Indian Tribal mythology

The warrior who became a spirit

At a Glance

  • Central figures: Mongsen, a young Ao Naga warrior from the village of Longkhum, and Temsüla, the elder who kept the village’s oath-stones.
  • Setting: The Ao Naga hills of present-day Nagaland, in the village of Longkhum and the surrounding forest ridges; oral tradition preserved among Ao clans.
  • The turn: Mongsen, returning alone from a raid in which his companions were killed, refused to enter the village until he had completed the full warrior rites for the dead - and died on the ridge before anyone could bring him inside.
  • The outcome: Mongsen’s body was found sitting upright at the edge of the village gate, his dao across his knees, facing the direction of the enemy. He was buried where he sat, and a stone was raised.
  • The legacy: The stone at Longkhum’s eastern gate became a place where Ao warriors touched their dao hilts before going out on raids, and where returning parties stopped to name the dead before entering the village.

The first sign was the dog. It came back to Longkhum three days before Mongsen did, limping, its flank cut open and crusted black. It belonged to Nokcha, one of the five who had gone out with the raiding party. The dog came through the village gate and lay down in front of Nokcha’s mother’s house and would not move. She gave it water. She did not say her son’s name.

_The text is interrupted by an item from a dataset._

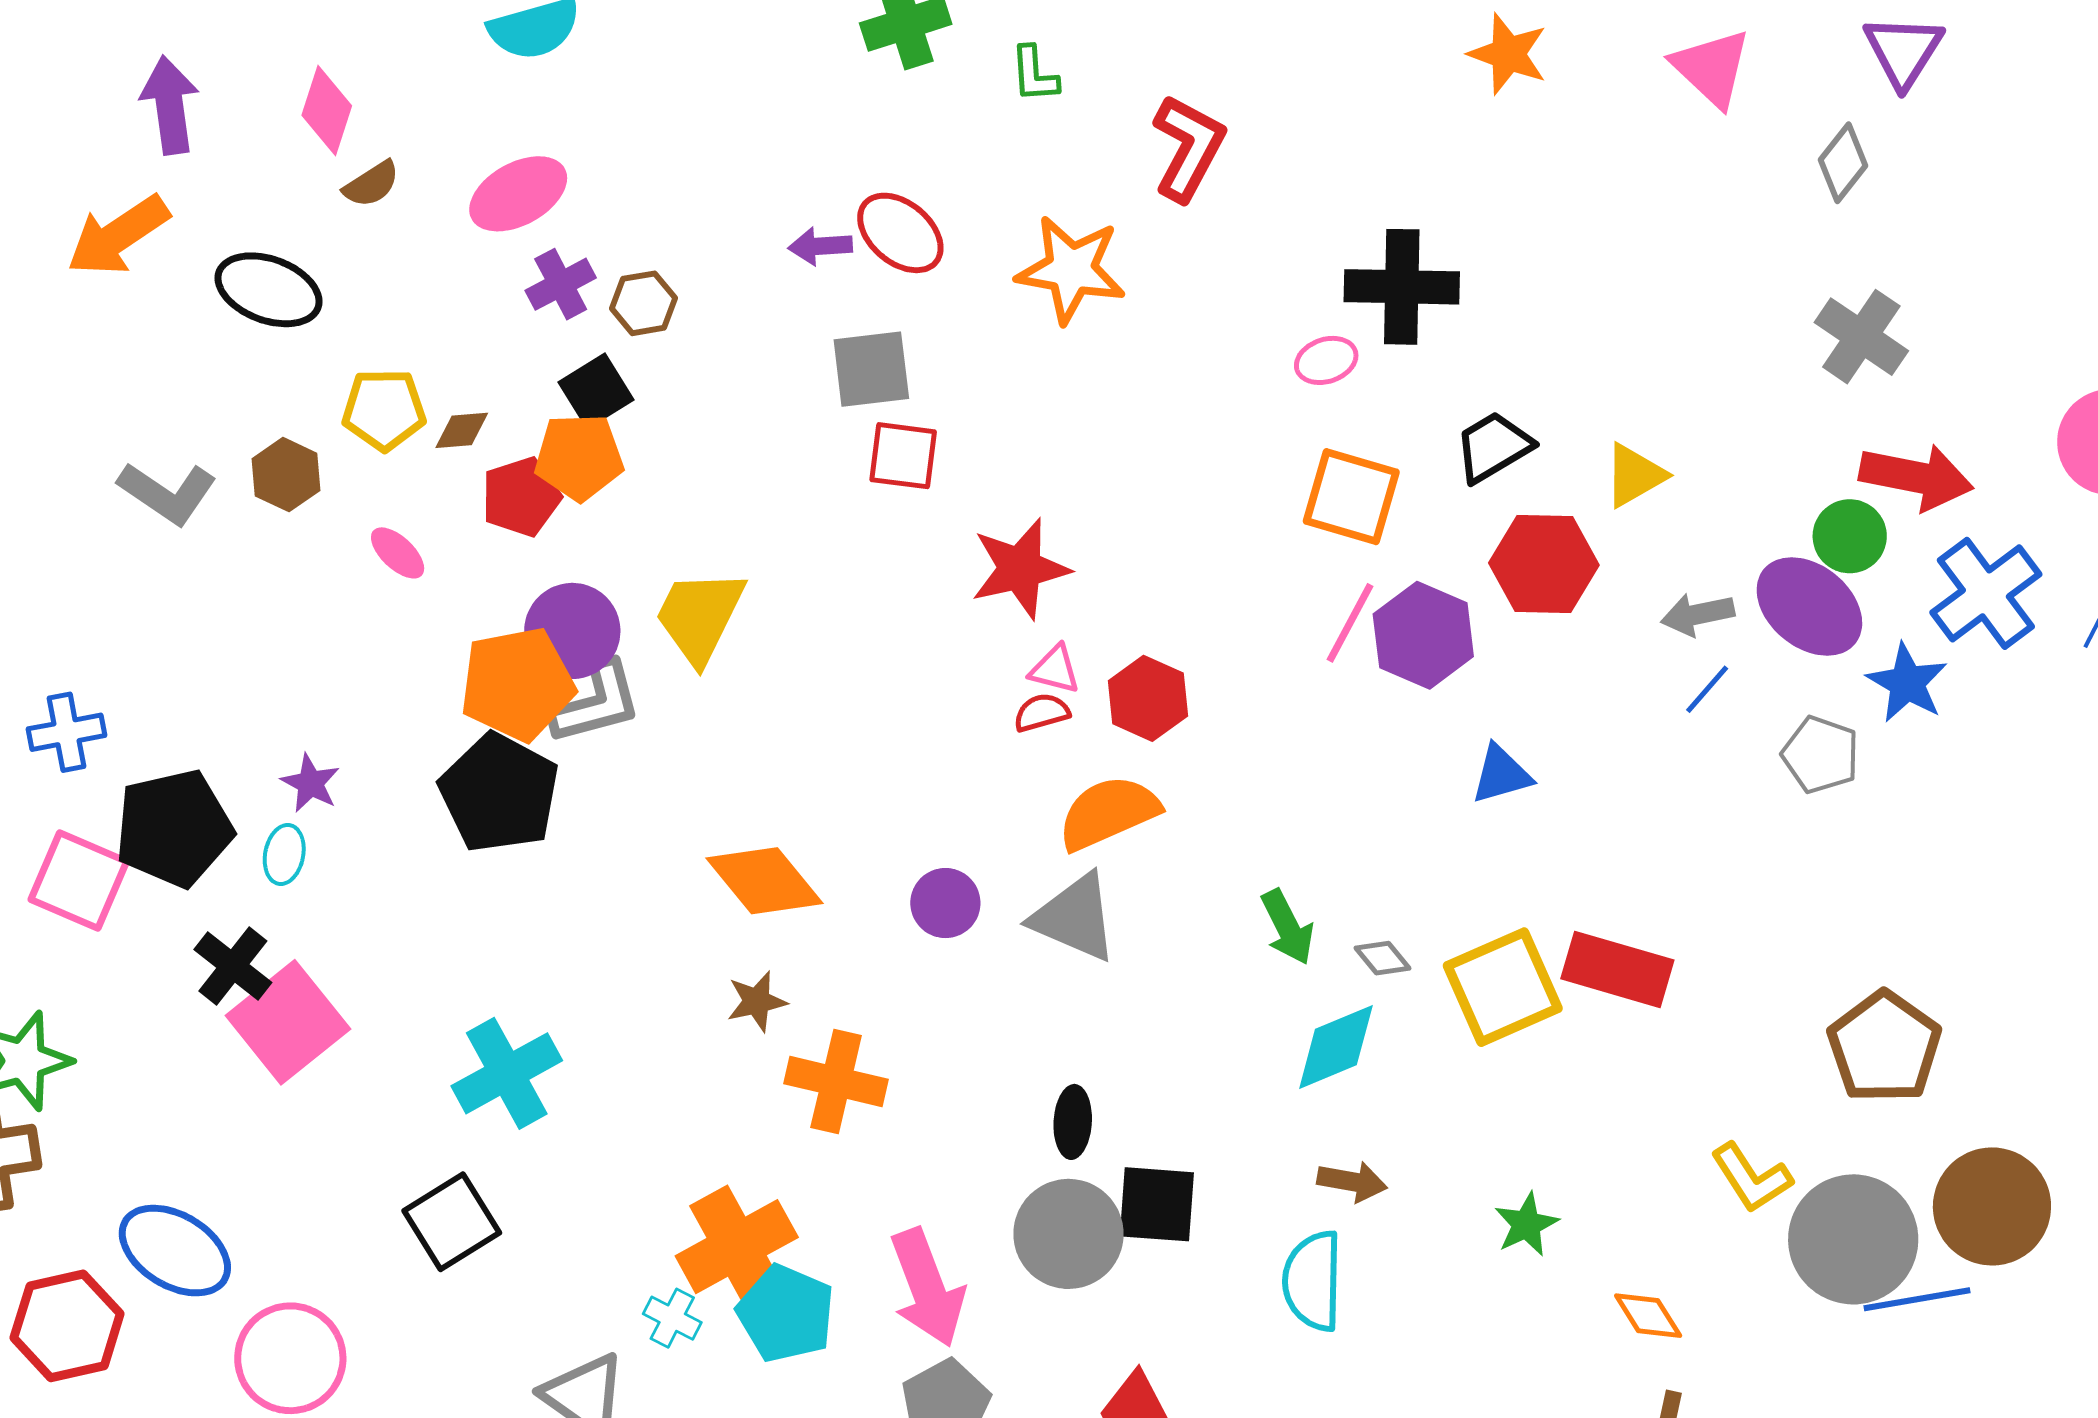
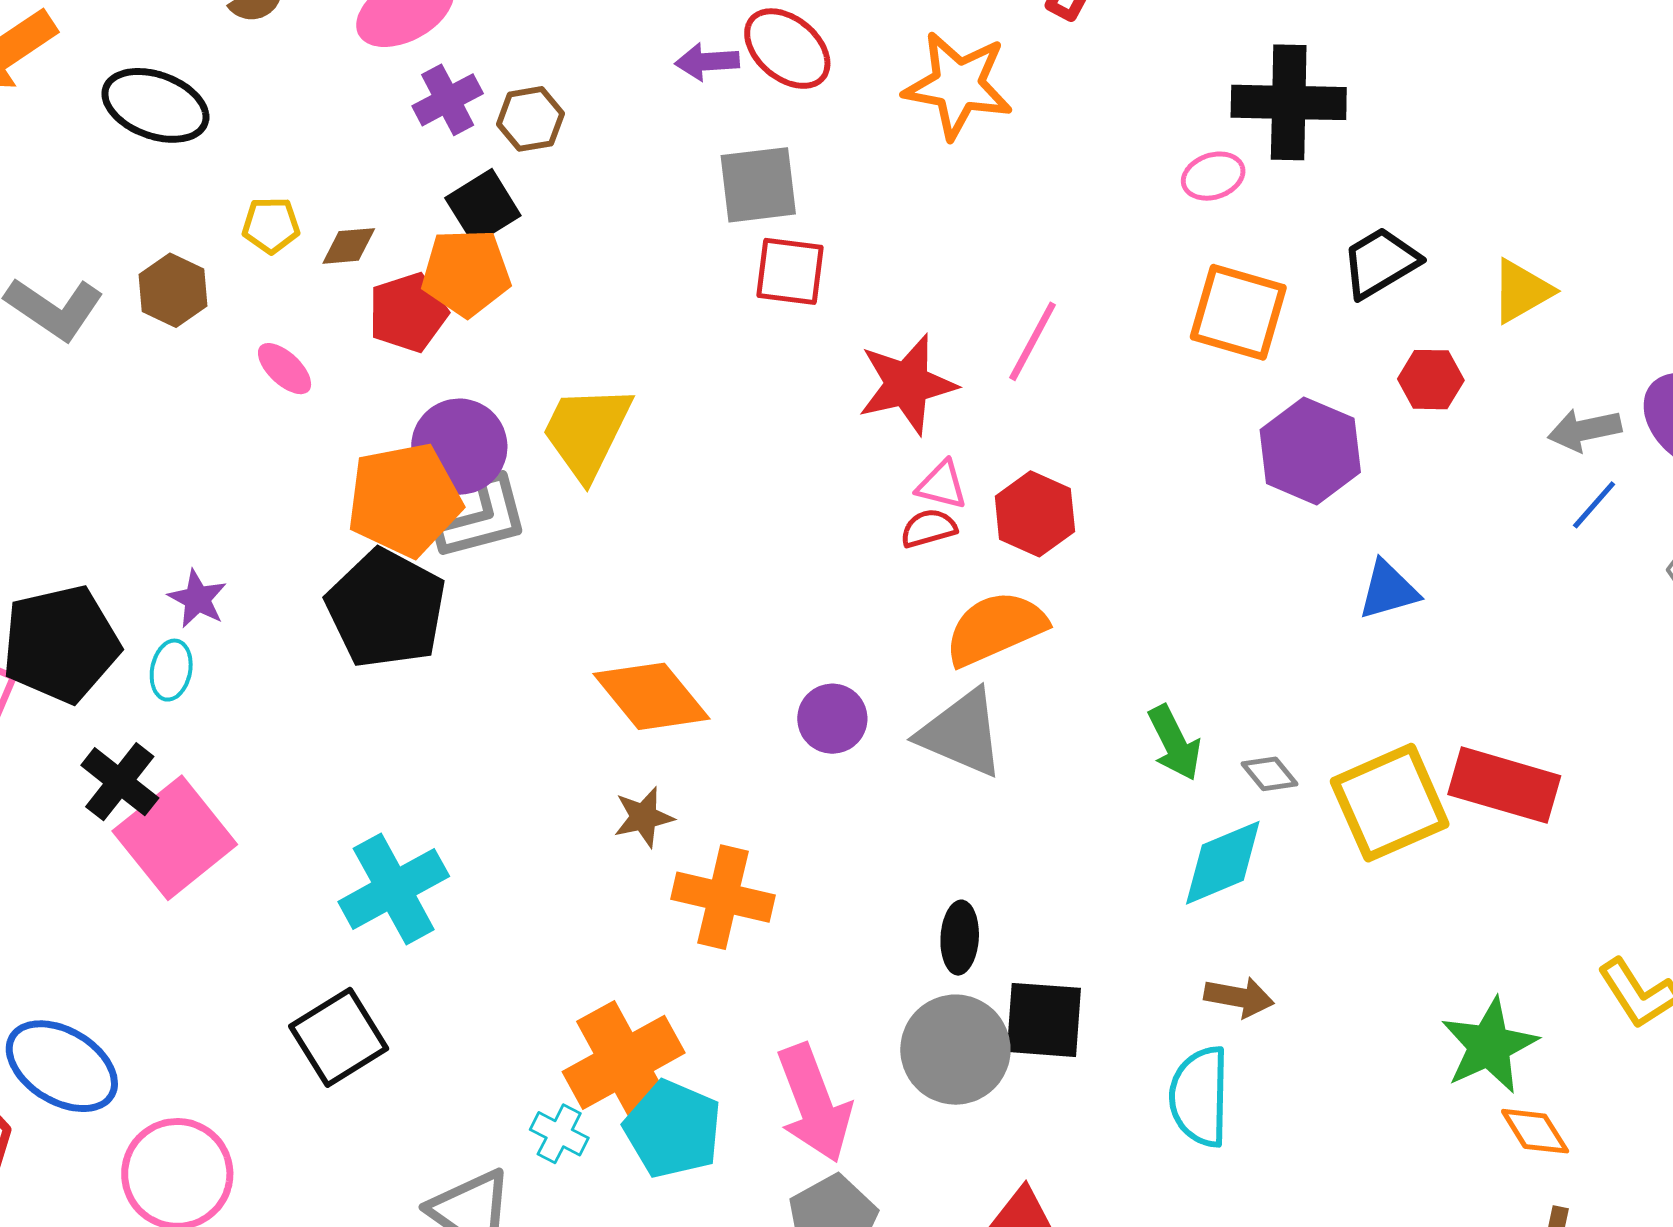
yellow pentagon: (384, 410) -> (271, 225), size x0.7
red hexagon: (1544, 564) -> (1431, 380), size x0.6
pink line: (1350, 623) -> (1033, 341), moved
green star: (1526, 1224) -> (1489, 1046), moved, size x1.5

Three days later, at first light, a boy gathering firewood on the eastern ridge saw a man walking slowly up the path from the valley. He was alone. He carried two dao - his own and one other.

The Raid on the Phom Village

Six men had left Longkhum eleven days earlier. The raid was against a Phom Naga settlement two ridges south, a dispute over hunting boundaries that had turned into something harder after a Phom party killed a Longkhum man near the river crossing. The six were young. Mongsen was the youngest, not yet twenty, but he had taken a head the previous season and earned the right to wear the warrior cloth.

They moved at night. They crossed the first ridge without difficulty. On the second night, in the thick forest between the two settlements, they walked into a Phom ambush - ten or twelve men, waiting in the bamboo above the path. Nokcha died first. Two others fell in the first rush. The remaining three fought in the dark, cutting at sounds and shapes, and when the Phom withdrew, only Mongsen was standing. He found Apong, the man closest to him in age, still alive but cut across the belly. Apong died before dawn. Mongsen sat with him.

He gathered what he could. He could not carry the dead. He took Apong’s dao and Nokcha’s cloth. He covered the bodies with leaves and stones, enough to keep the animals off for a time. Then he started walking home.

The Walk Back

It took him five days. He was wounded - a deep cut across his left shoulder that he packed with moss and bound with strips torn from his own cloth. He ate what he found. He drank from streams. He did not sleep in one place longer than it took to close his eyes and open them again.

On the third day he crossed back over the first ridge and could see, far off, the smoke from Longkhum’s cooking fires. He sat down and looked at it for a long time. Then he kept walking.

By the time he reached the eastern approach to the village, people had already heard. The boy who had seen him from the ridge had run back. Temsüla, the elder who kept the oath-stones - the old flat rocks near the morung where agreements were sealed and warriors were named - came out to the gate with two other men. They expected to meet Mongsen on the path and bring him in.

The Gate

They found him sitting on the ground just outside the village gate, cross-legged, both dao laid across his knees. His eyes were open. He was facing east, the direction the raiding party had gone.

Temsüla spoke to him. Mongsen answered, though his voice was quiet. He said the names: Nokcha, Apong, Imti, Repangmeren, Chuba. Five names. He said where the bodies were. He said the Phom had been waiting for them. He said nothing else about the fight.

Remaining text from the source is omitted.